Assigned task: Copy word for word, please, the lines of the entries below running from the one containing "の4日間、「第15回 日本加速器学会年会」が、 ハイブ長岡（" to the one containing "diferentes métricas (vendas, participação em", both ends included.

Exercise data:

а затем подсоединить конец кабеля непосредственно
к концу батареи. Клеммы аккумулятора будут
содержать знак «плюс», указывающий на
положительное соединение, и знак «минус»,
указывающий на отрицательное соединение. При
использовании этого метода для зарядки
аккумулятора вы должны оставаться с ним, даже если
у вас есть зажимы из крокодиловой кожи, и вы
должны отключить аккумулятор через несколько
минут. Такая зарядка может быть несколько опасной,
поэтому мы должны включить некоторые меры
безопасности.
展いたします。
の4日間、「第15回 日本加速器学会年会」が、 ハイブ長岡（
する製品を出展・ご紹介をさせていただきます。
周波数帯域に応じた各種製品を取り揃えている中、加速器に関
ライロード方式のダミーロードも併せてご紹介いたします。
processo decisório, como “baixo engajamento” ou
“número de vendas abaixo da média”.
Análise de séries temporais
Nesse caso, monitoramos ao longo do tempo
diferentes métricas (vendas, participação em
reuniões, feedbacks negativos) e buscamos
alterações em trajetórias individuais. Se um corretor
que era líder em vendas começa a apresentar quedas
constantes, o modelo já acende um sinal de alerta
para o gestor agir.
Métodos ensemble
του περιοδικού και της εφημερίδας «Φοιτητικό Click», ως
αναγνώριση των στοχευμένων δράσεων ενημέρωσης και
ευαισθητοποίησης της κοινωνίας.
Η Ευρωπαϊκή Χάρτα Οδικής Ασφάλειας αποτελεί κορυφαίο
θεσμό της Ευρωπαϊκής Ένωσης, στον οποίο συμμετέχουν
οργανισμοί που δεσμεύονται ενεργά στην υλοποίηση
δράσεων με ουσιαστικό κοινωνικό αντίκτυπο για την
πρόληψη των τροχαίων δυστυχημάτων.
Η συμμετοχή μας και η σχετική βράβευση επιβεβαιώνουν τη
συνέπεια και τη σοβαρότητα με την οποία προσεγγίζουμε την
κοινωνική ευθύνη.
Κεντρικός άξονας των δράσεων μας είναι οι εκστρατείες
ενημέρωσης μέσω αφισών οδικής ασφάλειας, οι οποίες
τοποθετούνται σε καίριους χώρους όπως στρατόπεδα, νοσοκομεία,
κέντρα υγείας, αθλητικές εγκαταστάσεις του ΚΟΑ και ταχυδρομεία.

Task result:
の4日間、「第15回 日本加速器学会年会」が、 ハイブ長岡（
する製品を出展・ご紹介をさせていただきます。
周波数帯域に応じた各種製品を取り揃えている中、加速器に関
ライロード方式のダミーロードも併せてご紹介いたします。
processo decisório, como “baixo engajamento” ou
“número de vendas abaixo da média”.
Análise de séries temporais
Nesse caso, monitoramos ao longo do tempo
diferentes métricas (vendas, participação em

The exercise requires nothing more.